[Dataset entries]
####################
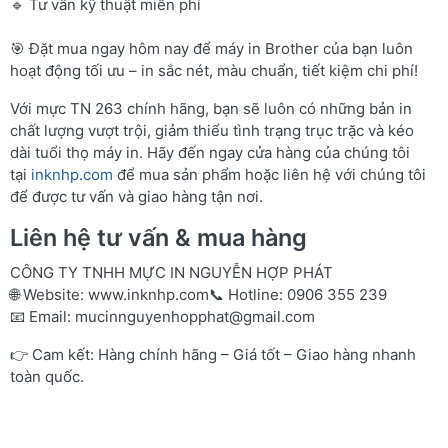
🔹 Tư vấn kỹ thuật miễn phí
🎯 Đặt mua ngay hôm nay để máy in Brother của bạn luôn
hoạt động tối ưu – in sắc nét, màu chuẩn, tiết kiệm chi phí!
Với mực TN 263 chính hãng, bạn sẽ luôn có những bản in
chất lượng vượt trội, giảm thiểu tình trạng trục trặc và kéo
dài tuổi thọ máy in. Hãy đến ngay cửa hàng của chúng tôi
tại
inknhp.com
để mua sản phẩm hoặc liên hệ với chúng tôi
để được tư vấn và giao hàng tận nơi.
Liên hệ tư vấn & mua hàng
CÔNG TY TNHH MỰC IN NGUYỄN HỢP PHÁT
🌐 Website:
www.inknhp.com
📞 Hotline: 0906 355 239
📧 Email:
mucinnguyenhopphat@gmail.com
👉 Cam kết: Hàng chính hãng – Giá tốt – Giao hàng nhanh
toàn quốc.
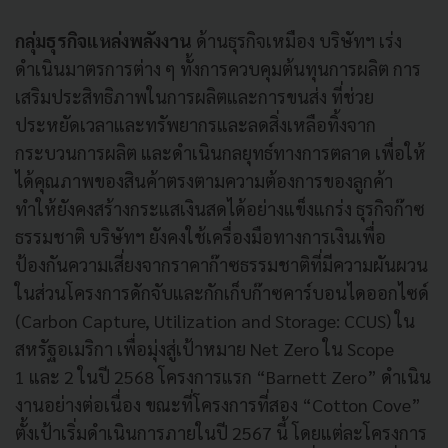
กลุ่มธุรกิจแหล่งพลังงาน
ด้านธุรกิจเหมือง บริษัทฯ เร่ง
ดำเนินมาตรการต่าง ๆ ทั้งการควบคุมต้นทุนการผลิต การ
เสริมประสิทธิภาพในการผลิตและการขนส่ง ที่ช่วย
ประหยัดเวลาและทรัพยากรและลดสิ่งเหลือทิ้งจาก
กระบวนการผลิต และดำเนินกลยุทธ์ทางการตลาด เพื่อให้
ได้คุณภาพของสินค้าตรงตามความต้องการของลูกค้า
ทำให้ยังคงสร้างกระแสเงินสดได้อย่างแข็งแกร่ง ธุรกิจก๊าซ
ธรรมชาติ บริษัทฯ ยังคงใช้เครื่องมือทางการเงินเพื่อ
ป้องกันความเสี่ยงจากราคาก๊าซธรรมชาติที่มีความผันผวน
ในส่วนโครงการดักจับและกักเก็บก๊าซคาร์บอนไดออกไซด์
(Carbon Capture, Utilization and Storage: CCUS) ใน
สหรัฐอเมริกา เพื่อมุ่งสู่เป้าหมาย Net Zero ใน Scope
1 และ 2 ในปี 2568 โครงการแรก “Barnett Zero” ดำเนิน
งานอย่างต่อเนื่อง ขณะที่โครงการที่สอง “Cotton Cove”
ตั้งเป้าเริ่มดำเนินการภายในปี 2567 นี้ โดยแต่ละโครงการ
####################
**EXERCISE BRIEF:**
Could you state how many lines in the entries contain the word "hãng"? Reply with nothing but the number.

**TASK OUTPUT:**
2